Work item:
Leave out pictures; repeat exactly the lines from the "quellen, verknüpfung verschiedener" line through the last of the data below.
Start of Data to use
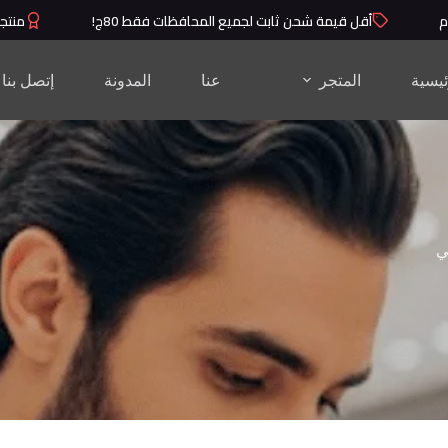
أقل قيمة شحن ثابت لجميع المحافظات فقط 80ج!
منتجات ع
ئيسية
المتجر
عنا
المدونة
إتصل بنا
ي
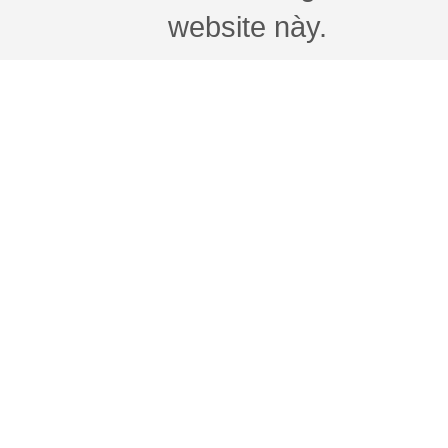
website này.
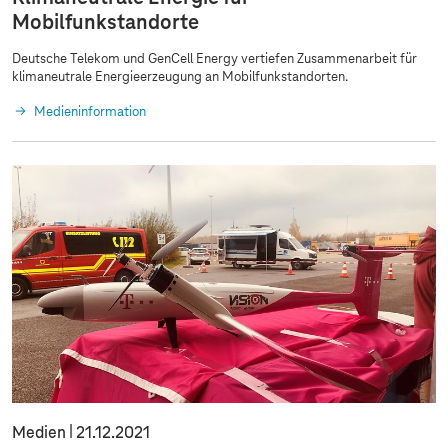
Mobilfunkstandorte
Deutsche Telekom und GenCell Energy vertiefen Zusammenarbeit für
klimaneutrale Energieerzeugung an Mobilfunkstandorten.
Medieninformation
Medien
21.12.2021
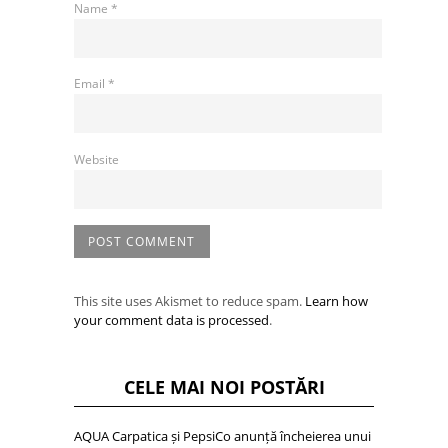
Name
*
Email
*
Website
This site uses Akismet to reduce spam.
Learn how
your comment data is processed
.
CELE MAI NOI POSTĂRI
AQUA Carpatica și PepsiCo anunță încheierea unui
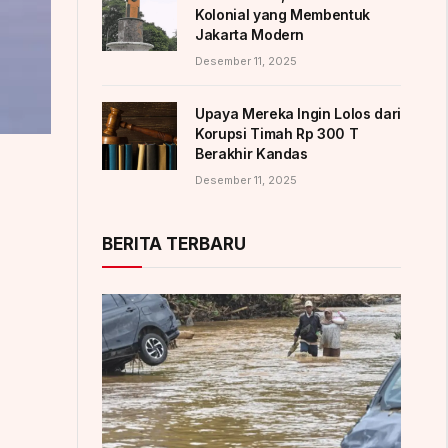
Kolonial yang Membentuk
Jakarta Modern
Desember 11, 2025
Upaya Mereka Ingin Lolos dari
Korupsi Timah Rp 300 T
Berakhir Kandas
Desember 11, 2025
BERITA TERBARU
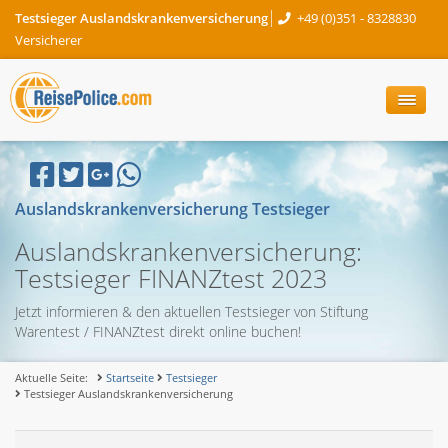
Testsieger Auslandskrankenversicherung
+49 (0)351 - 8328830
Versicherer
Auslandskrankenversicherung Testsieger
Auslandskrankenversicherung:
Testsieger FINANZtest 2023
Jetzt informieren & den aktuellen Testsieger von Stiftung
Warentest / FINANZtest direkt online buchen!
Aktuelle Seite:
Startseite
Testsieger
Testsieger Auslandskrankenversicherung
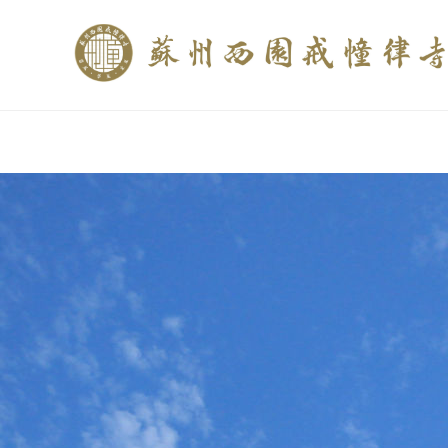
if (is_home()){ //这里描述在前******* $description = "西园寺和研究所发布
$description = category_description(); } elseif (is_tag()){ $keywords = s
trim(strip_tags($description)); ?>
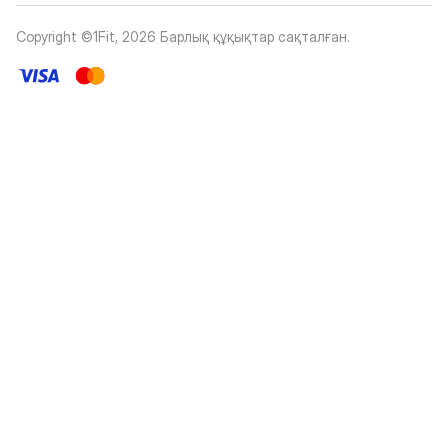
Copyright ©1Fit,
2026
Барлық құқықтар сақталған
.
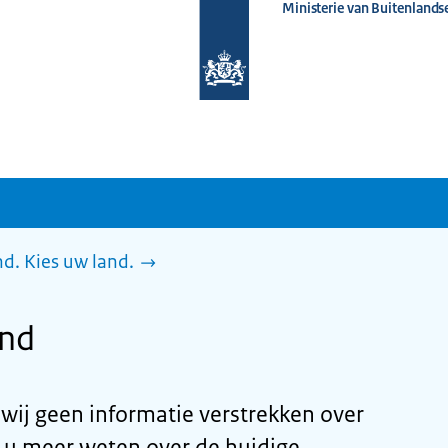
Ministerie van Buitenlands
Naar
de
homepage
van
www.nederlandwereldwijd.nl
d. Kies uw land.
and
ij geen informatie verstrekken over
t u meer weten over de huidige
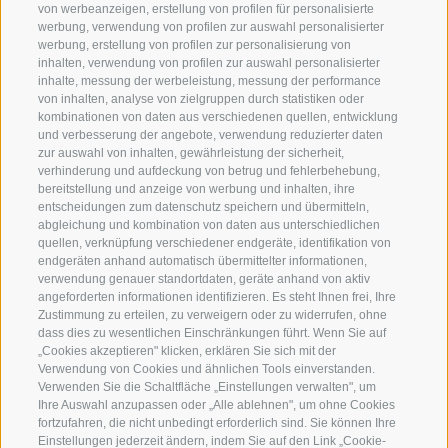
von werbeanzeigen, erstellung von profilen für personalisierte
werbung, verwendung von profilen zur auswahl personalisierter
werbung, erstellung von profilen zur personalisierung von
WILLKOMMEN IN DER
SPORT UND 
inhalten, verwendung von profilen zur auswahl personalisierter
FERIENREGION RATSCHINGS
MENGE WOW
inhalte, messung der werbeleistung, messung der performance
von inhalten, analyse von zielgruppen durch statistiken oder
kombinationen von daten aus verschiedenen quellen, entwicklung
JAUFENTAL
SKIFAHREN
und verbesserung der angebote, verwendung reduzierter daten
zur auswahl von inhalten, gewährleistung der sicherheit,
RATSCHINGS
WANDERN
verhinderung und aufdeckung von betrug und fehlerbehebung,
bereitstellung und anzeige von werbung und inhalten, ihre
entscheidungen zum datenschutz speichern und übermitteln,
RIDNAUNTAL
HOCHALPINE
abgleichung und kombination von daten aus unterschiedlichen
quellen, verknüpfung verschiedener endgeräte, identifikation von
BERGBAHNEN
BIKEN
endgeräten anhand automatisch übermittelter informationen,
verwendung genauer standortdaten, geräte anhand von aktiv
angeforderten informationen identifizieren. Es steht Ihnen frei, Ihre
SKISCHULE RATSCHINGS
LANGLAUFEN
Zustimmung zu erteilen, zu verweigern oder zu widerrufen, ohne
dass dies zu wesentlichen Einschränkungen führt. Wenn Sie auf
LUISL'S SKISCHULE IN RATSCHINGS
WASSER ERLE
„Cookies akzeptieren" klicken, erklären Sie sich mit der
Verwendung von Cookies und ähnlichen Tools einverstanden.
Verwenden Sie die Schaltfläche „Einstellungen verwalten", um
Ihre Auswahl anzupassen oder „Alle ablehnen", um ohne Cookies
fortzufahren, die nicht unbedingt erforderlich sind. Sie können Ihre
Einstellungen jederzeit ändern, indem Sie auf den Link „Cookie-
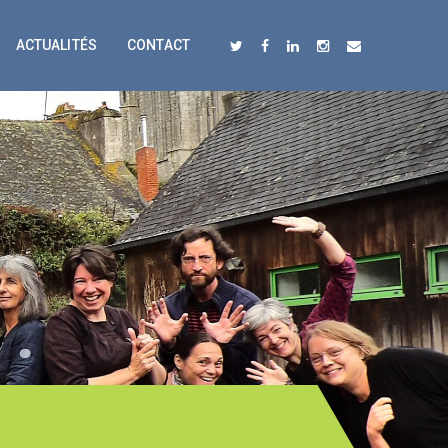
ACTUALITÉS
CONTACT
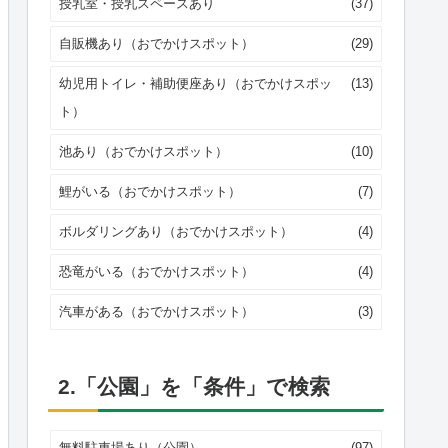
授乳室・授乳スペースあり
(37)
自販機あり（おでかけスポット）
(29)
幼児用トイレ・補助便座あり（おでかけスポッ
(13)
ト）
池あり（おでかけスポット）
(10)
鯉がいる（おでかけスポット）
(7)
ボルダリングあり（おでかけスポット）
(4)
恐竜がいる（おでかけスポット）
(4)
汽車がある（おでかけスポット）
(3)
2.「公園」を「条件」で検索
無料駐車場あり（公園）
(97)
End of Data to use
Your solution:
quellen, verknüpfung verschiedener endgeräte, identifikation von
BERGBAHNEN
BIKEN
endgeräten anhand automatisch übermittelter informationen,
verwendung genauer standortdaten, geräte anhand von aktiv
angeforderten informationen identifizieren. Es steht Ihnen frei, Ihre
SKISCHULE RATSCHINGS
LANGLAUFEN
Zustimmung zu erteilen, zu verweigern oder zu widerrufen, ohne
dass dies zu wesentlichen Einschränkungen führt. Wenn Sie auf
LUISL'S SKISCHULE IN RATSCHINGS
WASSER ERLE
„Cookies akzeptieren" klicken, erklären Sie sich mit der
Verwendung von Cookies und ähnlichen Tools einverstanden.
Verwenden Sie die Schaltfläche „Einstellungen verwalten", um
Ihre Auswahl anzupassen oder „Alle ablehnen", um ohne Cookies
fortzufahren, die nicht unbedingt erforderlich sind. Sie können Ihre
Einstellungen jederzeit ändern, indem Sie auf den Link „Cookie-
ACTUALITÉS
CONTACT
授乳室・授乳スペースあり
(37)
自販機あり（おでかけスポット）
(29)
幼児用トイレ・補助便座あり（おでかけスポッ
(13)
ト）
池あり（おでかけスポット）
(10)
鯉がいる（おでかけスポット）
(7)
ボルダリングあり（おでかけスポット）
(4)
恐竜がいる（おでかけスポット）
(4)
汽車がある（おでかけスポット）
(3)
2.「公園」を「条件」で検索
無料駐車場あり（公園）
(97)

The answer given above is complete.